On a more-serious note, Simon says the shows are quite different because Grandma's House has “more conflict and probably more story", but he acknowledges that a comparison with the Bafta-winning Royle Family is not such a bad thing.

“It was probably one of the last good ones, right? Or am I leaving something out?” he asks.

I mention Outnumbered and My Family.

“No, The Royle Family is the last good family sitcom in my mind,” he says mischievously.

Simon plays himself in the series, but he's not saying how closely his on-screen relatives resemble his own.

“I don't want to go into specifics because I quite like the idea of people wondering,” he says, thoughtfully.

In the first episode, he announces to his mum, played by The Thick of It's Rebecca Front, that he wants to leave his presenting job on an unnamed vitriolic television show to pursue something more meaningful.

The comedian admits that this reference is thinly-veiled.

“With both Popworld and Buzzcocks, I felt we were about to start repeating ourselves,” he says.

“Is this the more meaningful thing? I suppose so; I've always wanted to do something like this. Also, I realised I'd been taking the mickey out of pop stars for about eight years or something and I slowly realised that every time I was really just having a go at myself or my father or something. It feels a lot better for the soul, actually, attacking yourself rather than attacking innocent bystanders.”

Simon swears that the version of himself in Grandma's House is “quite close to me ? upsettingly so.”

He goes on: “When we were writing it, we realised we needed to take everything that was awful about me and put it into the show and so it's essentially me. Even when we'd finished it and I bought some new clothes and I thought ‘I won't be that idiot any more', I'm still that idiot.”

Some of the “idiotic” behaviour we witness in the show includes him refusing to warm to his mum's new boyfriend, Clive, played by Rebecca's The Thick of It co-star James Smith, and saying “what are you telling me for? I'm only 12,” when his grandad tells him he's got cancer.

His grandad, poignantly, is played by Geoffrey Hutchings, who died last month from a suspected viral infection.

Simon has only fond memories of Geoffrey, describing him as “very funny, and a fine actor”.

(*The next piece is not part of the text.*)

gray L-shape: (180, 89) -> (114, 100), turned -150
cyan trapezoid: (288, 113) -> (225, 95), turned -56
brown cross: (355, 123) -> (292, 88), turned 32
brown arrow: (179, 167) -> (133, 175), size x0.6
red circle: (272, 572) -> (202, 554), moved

“I tended to shout and scream a lot if I was doing an emotional scene, or I'd meditate a bit to try to relax myself, and I saw, in one of the rushes when we were editing, Geoffrey saying to one of the guest stars: ‘Yeah, that's going to help',” he recalls.

Geoffrey's experience as an actor and the talent of the whole cast, including East is East actress Linda Basset, who plays Grandma, was helpful for Simon, as he admits he was nervous about taking on his first acting role.

“It was very scary and that's one of the reasons why I needed such a good cast, because then I'd be good at it maybe, with them around, or they'd detract from my ungood acting,” he says.

It would appear that Simon's self-effacement is also, like his onscreen cockiness, an act. But he claims that, in Grandma's House, in which he whines about being lonely and offers his thoughts on being Jewish and gay, he is his true self.

“I don't know if you could get much closer to exposing who I am. I think it's all there. There's nothing missing, to the point that I got a new therapist the other day and I thought of just sending her a few DVDs and telling her not to ask me any questions,” he says, joking, or at least, I think he's joking.

Watching Grandma's House will certainly be interesting for Simon's family, too, who might spot some of themselves in the stories on screen.

Simon's mum is a fan already.

“My mum likes it, but my mum likes anything on television, so she would have liked to see my face going ‘ra ra ra',” he says, pretending to growl.

But just wait until she finds out about the greens.